A Court’s Review Of A Disability Benefit Claim May Hinge On The Meaning 'Satisfactory To Us'

Twenty-five years ago, the U.S. Supreme Court ruled that courts should review an ERISA participant's claim for benefits under a de novo standard of review unless the plan gives the plan fiduciary discretionary authority to determine eligibility for benefits or to construe the terms of the plan. Since then, courts have considered what type of plan language suffices to grant plan fiduciaries discretionary authority to warrant the more deferential arbitrary and capricious standard of review.

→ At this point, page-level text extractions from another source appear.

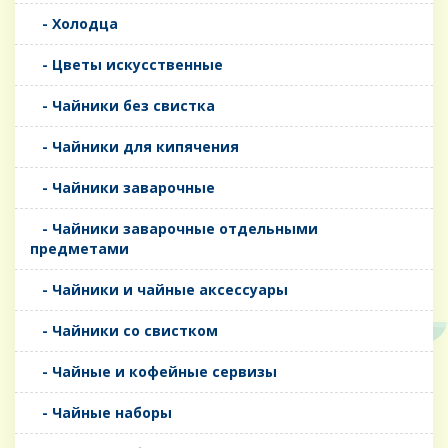
- Холодца
- Цветы искусственные
- Чайники без свистка
- Чайники для кипячения
- Чайники заварочные
- Чайники заварочные отдельными
предметами
- Чайники и чайные аксессуары
- Чайники со свистком
- Чайные и кофейные сервизы
- Чайные наборы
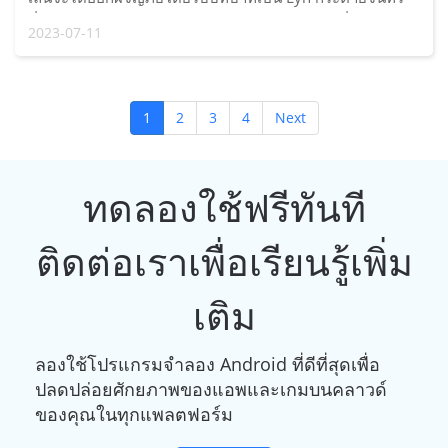
ที่มาทวง Moonlight คืนกลับมาและพิชิตความมืดที่เคลือบ
2023-07-11
คลานเข้ามา ระบบเกมนี้เป็นแบบอัตโนมัติโดยที่ผู้เล่นจะ
สามารถปรับแต่งตัวละครได้เต็มที่ Idle Moon Rabbit ...
1
2
3
4
Next
ทดลองใช้ฟรีทันที
ติดต่อเราเพื่อเรียนรู้เพิ่ม
เติม
ลองใช้โปรแกรมจำลอง Android ที่ดีที่สุดเพื่อ
ปลดปล่อยศักยภาพของแอพและเกมบนคลาวด์
ของคุณในทุกแพลตฟอร์ม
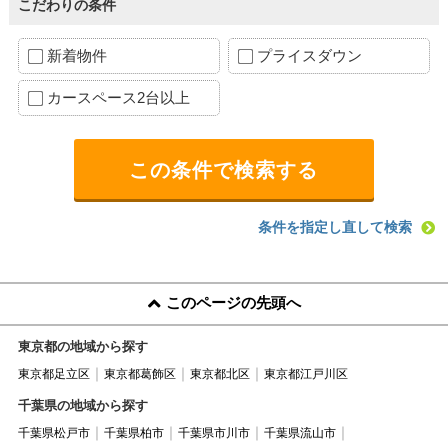
こだわりの条件
新着物件
プライスダウン
カースペース2台以上
条件を指定し直して検索
このページの先頭へ
東京都の地域から探す
東京都足立区
東京都葛飾区
東京都北区
東京都江戸川区
千葉県の地域から探す
千葉県松戸市
千葉県柏市
千葉県市川市
千葉県流山市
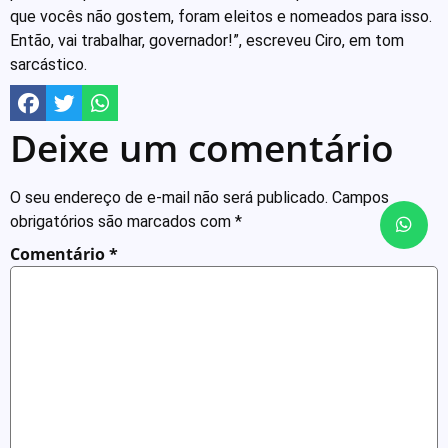
que vocês não gostem, foram eleitos e nomeados para isso.
Então, vai trabalhar, governador!”, escreveu Ciro, em tom
sarcástico.
Deixe um comentário
O seu endereço de e-mail não será publicado.
Campos
obrigatórios são marcados com
*
Comentário
*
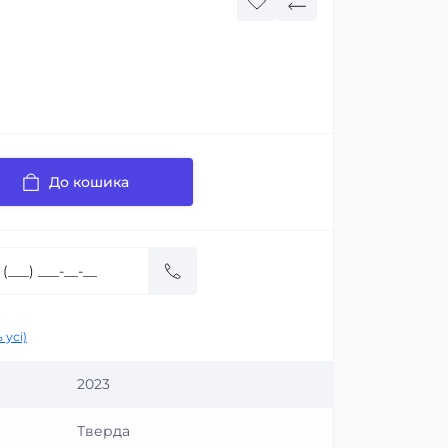
До кошика
 усі)
2023
Тверда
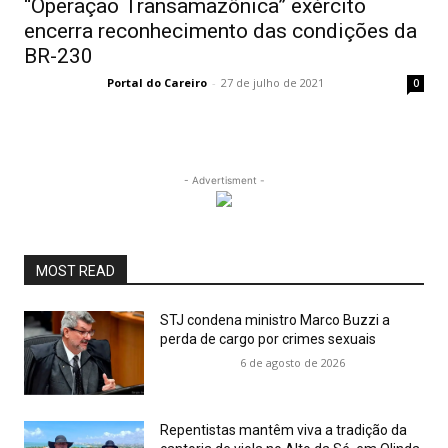
“Operação Transamazônica” exército
encerra reconhecimento das condições da
BR-230
Portal do Careiro
-
27 de julho de 2021
0
- Advertisment -
MOST READ
STJ condena ministro Marco Buzzi a
perda de cargo por crimes sexuais
6 de agosto de 2026
Repentistas mantêm viva a tradição da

The issue has garnered a fair amount of attention in the context of employer-provided disability insurance plans. Courts have been particularly focused on whether the requisite discretion is conferred when the plan requires that claimants present "proof satisfactory to us" (e.g., the plan administrator) to receive benefits. Four circuits [the Sixth, Eighth, Tenth and Eleventh Circuits] have ruled that such language clearly grants discretionary authority to the plan administrator, and claim denials in those cases have been subject to an arbitrary and capricious standard of review. However, six circuits [the First, Second, Third, Fourth, Seventh and Ninth Circuits] have held that such language does not provide a clear grant of discretionary authority to a plan administrator and thus claim denials in these cases were subject to de novo review by a court.

Whether a court reviews a benefit claim denial (i) de novo, thus empowering the court to substitute its own judgment for that of the plan fiduciary, or (ii) under the highly deferential arbitrary and capricious standard of review, can sometimes be outcome determinative. This article sheds some light on the reasoning behind each view and suggests steps that plan drafters can take to better ensure that claim denials are subject to deferential review by the courts.

The Firestone Standard

It is well established that a benefit claim denial being challenged under ERISA is subject to de novo review by courts "unless the benefit plan gives the administrator or fiduciary discretionary authority to determine eligibility for benefits or to construe the terms of the plan."1 If the plan provides the administrator or fiduciary with discretionary authority to determine eligibility for benefits, however, courts review the decision under the highly deferential arbitrary and capricious standard of review. A plan administrator bears the burden of establishing that the arbitrary and capricious standard should apply.